* Exercise material
+ + + + + + +
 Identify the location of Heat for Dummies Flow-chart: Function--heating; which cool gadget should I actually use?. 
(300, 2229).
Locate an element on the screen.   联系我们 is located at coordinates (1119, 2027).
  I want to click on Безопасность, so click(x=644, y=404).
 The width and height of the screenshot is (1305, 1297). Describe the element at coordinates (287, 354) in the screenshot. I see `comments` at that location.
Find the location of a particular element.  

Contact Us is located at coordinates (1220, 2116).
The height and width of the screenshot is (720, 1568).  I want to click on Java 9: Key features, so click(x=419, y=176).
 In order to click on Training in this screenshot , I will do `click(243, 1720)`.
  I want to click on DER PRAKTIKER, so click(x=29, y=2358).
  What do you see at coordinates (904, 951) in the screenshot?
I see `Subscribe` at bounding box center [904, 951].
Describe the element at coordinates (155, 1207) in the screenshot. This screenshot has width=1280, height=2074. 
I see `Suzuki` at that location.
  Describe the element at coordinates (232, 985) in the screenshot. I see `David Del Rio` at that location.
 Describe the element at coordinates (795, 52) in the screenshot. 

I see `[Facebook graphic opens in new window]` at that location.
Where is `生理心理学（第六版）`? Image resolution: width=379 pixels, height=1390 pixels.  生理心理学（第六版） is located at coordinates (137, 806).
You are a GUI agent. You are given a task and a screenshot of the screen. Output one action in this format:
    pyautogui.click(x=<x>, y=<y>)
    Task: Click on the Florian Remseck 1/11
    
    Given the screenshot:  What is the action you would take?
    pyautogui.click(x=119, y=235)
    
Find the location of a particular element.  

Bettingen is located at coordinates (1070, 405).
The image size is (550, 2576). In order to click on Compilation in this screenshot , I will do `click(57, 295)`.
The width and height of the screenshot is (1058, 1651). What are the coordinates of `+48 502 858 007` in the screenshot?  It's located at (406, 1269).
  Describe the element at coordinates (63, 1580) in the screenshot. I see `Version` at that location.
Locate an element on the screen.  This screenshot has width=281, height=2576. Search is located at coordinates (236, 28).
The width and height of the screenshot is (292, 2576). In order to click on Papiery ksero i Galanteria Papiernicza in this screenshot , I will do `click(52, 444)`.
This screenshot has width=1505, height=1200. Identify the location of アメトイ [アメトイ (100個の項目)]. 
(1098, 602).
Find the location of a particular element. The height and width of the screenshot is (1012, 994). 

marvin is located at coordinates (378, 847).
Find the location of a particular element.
+ + + + + + +
* Instructions to follow
Return a word-for-word copy of the lines above from the one holding "pyautogui.click(x=<x>, y=<y>)" through the one holding "The width and height of the screenshot is (292, 2576).", with both of them included and nothing besides.

* Task output
    pyautogui.click(x=<x>, y=<y>)
    Task: Click on the Florian Remseck 1/11
    
    Given the screenshot:  What is the action you would take?
    pyautogui.click(x=119, y=235)
    
Find the location of a particular element.  

Bettingen is located at coordinates (1070, 405).
The image size is (550, 2576). In order to click on Compilation in this screenshot , I will do `click(57, 295)`.
The width and height of the screenshot is (1058, 1651). What are the coordinates of `+48 502 858 007` in the screenshot?  It's located at (406, 1269).
  Describe the element at coordinates (63, 1580) in the screenshot. I see `Version` at that location.
Locate an element on the screen.  This screenshot has width=281, height=2576. Search is located at coordinates (236, 28).
The width and height of the screenshot is (292, 2576). In order to click on Papiery ksero i Galanteria Papiernicza in this screenshot , I will do `click(52, 444)`.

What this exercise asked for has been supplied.